▶ SUPPLIED MATERIAL
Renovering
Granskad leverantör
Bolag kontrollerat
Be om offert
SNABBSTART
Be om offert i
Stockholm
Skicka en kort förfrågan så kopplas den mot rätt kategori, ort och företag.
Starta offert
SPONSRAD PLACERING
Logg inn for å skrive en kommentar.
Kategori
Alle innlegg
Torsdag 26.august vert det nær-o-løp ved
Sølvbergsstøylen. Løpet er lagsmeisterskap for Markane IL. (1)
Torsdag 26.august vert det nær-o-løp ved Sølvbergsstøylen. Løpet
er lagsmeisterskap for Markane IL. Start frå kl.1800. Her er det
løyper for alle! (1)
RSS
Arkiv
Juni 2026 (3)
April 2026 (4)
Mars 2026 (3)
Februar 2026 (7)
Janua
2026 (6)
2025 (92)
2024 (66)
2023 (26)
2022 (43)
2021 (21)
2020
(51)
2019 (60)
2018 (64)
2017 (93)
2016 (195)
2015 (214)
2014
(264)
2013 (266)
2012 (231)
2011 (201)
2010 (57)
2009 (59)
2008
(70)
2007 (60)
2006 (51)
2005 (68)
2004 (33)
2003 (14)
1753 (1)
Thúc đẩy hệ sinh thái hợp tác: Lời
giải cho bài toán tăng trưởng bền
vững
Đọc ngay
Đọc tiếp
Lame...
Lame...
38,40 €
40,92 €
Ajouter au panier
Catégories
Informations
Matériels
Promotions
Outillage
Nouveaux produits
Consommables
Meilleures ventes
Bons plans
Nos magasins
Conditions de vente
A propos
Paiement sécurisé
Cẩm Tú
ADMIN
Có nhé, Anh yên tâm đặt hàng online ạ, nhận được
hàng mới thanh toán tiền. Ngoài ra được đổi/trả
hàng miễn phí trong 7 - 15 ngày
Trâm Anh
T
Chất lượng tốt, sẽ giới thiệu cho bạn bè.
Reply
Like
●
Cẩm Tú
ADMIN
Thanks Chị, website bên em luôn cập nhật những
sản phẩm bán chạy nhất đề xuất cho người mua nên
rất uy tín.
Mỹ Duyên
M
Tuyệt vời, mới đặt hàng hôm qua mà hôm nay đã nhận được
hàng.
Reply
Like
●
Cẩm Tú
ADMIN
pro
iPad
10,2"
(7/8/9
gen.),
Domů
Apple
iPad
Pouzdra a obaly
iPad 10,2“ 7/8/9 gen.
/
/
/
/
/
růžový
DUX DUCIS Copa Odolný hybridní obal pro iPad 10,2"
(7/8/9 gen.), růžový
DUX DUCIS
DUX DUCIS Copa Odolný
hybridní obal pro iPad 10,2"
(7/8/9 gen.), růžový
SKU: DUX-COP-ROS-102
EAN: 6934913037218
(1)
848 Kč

▶ EXERCISE
A count is all that should be returned: the number of lines in these records containing the string "Torsdag".

▶ EXERCISE SOLUTION
2